Tuncer yaptığı yazılı açıklamada, 8 Nisan’da Ankara Büyük Tiyatro’da sahnelenen "Genç Osman" oyununun temsili sırasında bir sahnede ön sırada oturan iki hanım seyircinin salonu terk ettiğini gördüğünü, üç sezondur 177 kez kapalı gişe oynanmış bir oyunda böyle bir davranışla ilk kez karşı karşıya kalmanın bir sanatçı olarak kendisini ve diğer sanatçı arkadaşlarını üzdüğünü ifade etti.
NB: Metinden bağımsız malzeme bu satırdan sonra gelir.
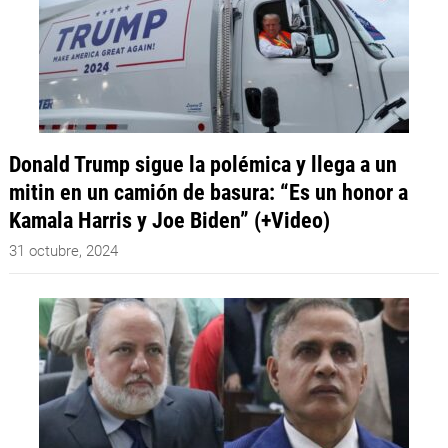
Donald Trump sigue la polémica y llega a un
mitin en un camión de basura: “Es un honor a
Kamala Harris y Joe Biden” (+Video)
31 octubre, 2024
"TEPKİ VERENİN KİM OLDUĞUNU BASINDAN ÖĞRENDİM"
Tuncer, şu ifadelere yer verdi:
"Bu olayın devamında bu tepkiyi veren seyircimizin kim olduğunu internette ve basında yer alan haberlerden öğrendim. Söz konusu davranışın, bir yanlış anlamadan kaynaklandığını düşünüyorum. Çünkü ben bu oyunu bu güne kadar her oynayışımda ulaşabildiğim seyircilerle göz teması kurup onları da oyunun içine çekebilmek için oyunculuğun araçları olan jest, mimik, vücut dili gibi temel unsurları sürekli kullandım. Anladığım kadarıyla böyle bir oynayış biçiminin yarattığı algılama, yukarıda da söylediğim gibi amacından farklı biçimde değerlendirilmiştir. Bana, sanatçı arkadaşlarıma ve asıl önemlisi mensubu olduğum kuruma yönelik birçok haber ve yorum çıkmıştır."
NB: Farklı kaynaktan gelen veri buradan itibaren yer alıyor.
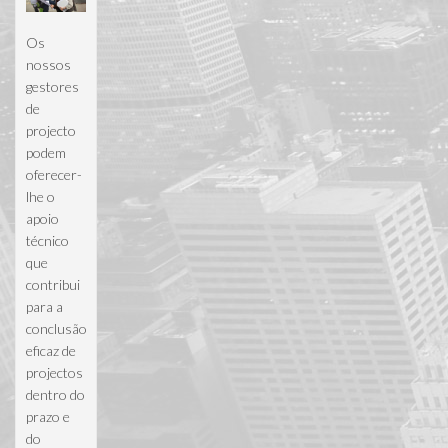
Os
nossos
gestores
de
projecto
podem
oferecer-
lhe o
apoio
técnico
que
contribui
para a
conclusão
eficaz de
projectos
dentro do
prazo e
do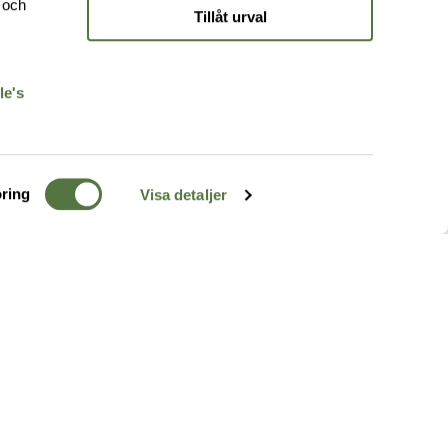
e och
Tillåt urval
r
le's
ring
Visa detaljer
TERRÄNG
FÖLJ OSS
ss
k
r & Inspiration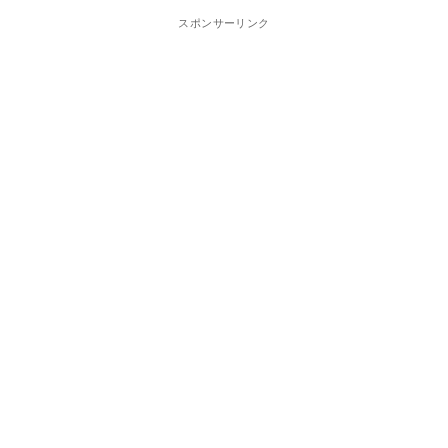
スポンサーリンク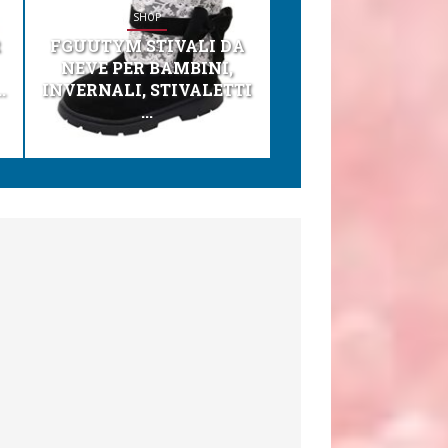
SHOP
SHOP
R
FGUUTYM STIVALI DA
KESSER® SEGGI
NEVE PER BAMBINI,
TONI 3IN1 SEGGI
.
INVERNALI, STIVALETTI
PER BAMBINI, SEDI
...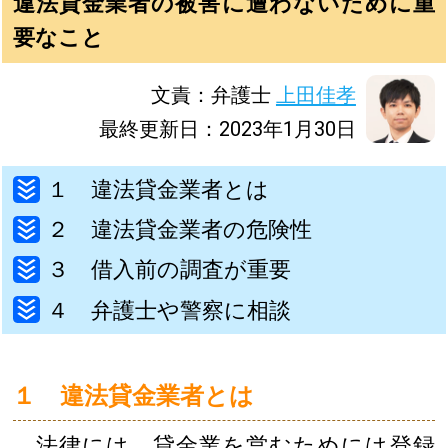
違法貸金業者の被害に遭わないために重
要なこと
文責：弁護士
上田佳孝
最終更新日：2023年1月30日
１ 違法貸金業者とは
２ 違法貸金業者の危険性
３ 借入前の調査が重要
４ 弁護士や警察に相談
１ 違法貸金業者とは
法律には、貸金業を営むためには登録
"SAKIZ NÜKTESİNİN KIYAFETLE BAĞDAŞTIRILMASI BENİM İÇİN ÜZÜNTÜ KAYNAĞI OLDU"
Bu yorum ve haberler üzerine gelişmeler konusunda bir açıklama yapma gereği duyduğunu bildirerek, şunları kaydetti:
"İnteraktif sahnenin akışında bir seyircinin sakız çiğnemesini kullanarak yapmış olduğum nüktenin kıyafetle bağdaştırılması benim için ayrıca bir üzüntü kaynağı olmuştur. Eğer oyunun birinci perde finali seyredilmiş olsaydı, benim de içinde bulunduğum yeniçeri ve sipahilerin yapmış olduğu bu şımarık ve askere yakışmayan disiplinsiz davranışların, padişah Genç Osman tarafından en sert şekilde uyarıldığını ve aynen ’Askerlerim meddahlığa, soytarılığa kapılırsa ben bu devleti kimlerle ayakta tutacağım?’ diyerek ’Yallah kışlanıza!’ emriyle birinci perdenin kapanmış olduğu görülecekti. Bilindiği gibi meddahlık, bire bir seyirciyi de oyunun içine katarak öykü anlatma sanatıdır."
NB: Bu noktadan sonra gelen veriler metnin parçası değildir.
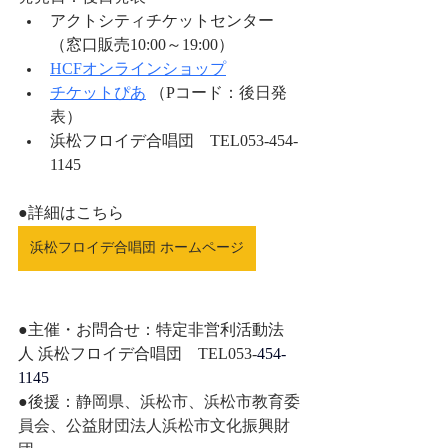
アクトシティチケットセンター 
（窓口販売10:00～19:00）
HCFオンラインショップ
チケットぴあ
 （Pコード：
後日発
表
）
浜松フロイデ合唱団　TEL
053-454-
1145
●詳細はこちら
浜松フロイデ合唱団 ホームページ
●主催・お問合せ：特定非営利活動法
人 浜松フロイデ合唱団　TEL053-
454-
1145
●後援：
静岡県、浜松市、浜松市教育委
員会、公益財団法人浜松市文化振興財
Devlet Tiyatroları’nın, din, dil, ırk ayrımının yapılmasının düşünülemeyeceği bir sanat kurumu olduğunu vurgulayan Tuncer, 60. yılını kutlayan, yurdun dört bir yanında hizmet veren, mensubu olmaktan onur duyduğu Devlet Tiyatroları’nın, tüm yazılı kuralları ve yazılı olmayan geleneklerinin yaşamımın vazgeçilmez ilkeleri olduğuna da işaret etti.
Tuncer, bu ilkelerin en önemlisinin sanata olduğu kadar seyirciye de saygı olduğunu bildirerek, açıklamasında, "Hele hele bir seyirciye; kim olursa olsun bilerek, isteyerek hakaret etmek, kendimi, mesleğimi, kurumumu, sanatçı arkadaşlarımı; aldığım eğitimi inkar etmek anlamına gelir. Geleneksel tiyatromuzun son sözüyle (sürçülisan ettiysek o gün oyunumuzu izleyen tüm seyircilerden affola)" ifadelerine yer verdi.
OLAY NEYDİ?
Bir gazetenin 10 Nisan tarihli sayısında yer alan "Tiyatroda Sümeyye Erdoğan Krizi" başlıklı haberde, Ankara Devlet Tiyatrosu tarafından sahnelenen "Genç Osman"ın 8 Nisan’daki temsilinde, aralarında Sümeyye Erdoğan’ın da bulunduğu bir grup izleyicinin "Curcuna Sahnesi"nde oyuncuların hareketlerinden rahatsız olduklarını ifade ederek salondan ayrıldıkları kaydedilmişti.
Devlet Tiyatroları haberin yayınlandığı gün yaptığı açıklamada, "gerekli inceleme ve soruşturmanın başlatıldığını" duyurmuştu.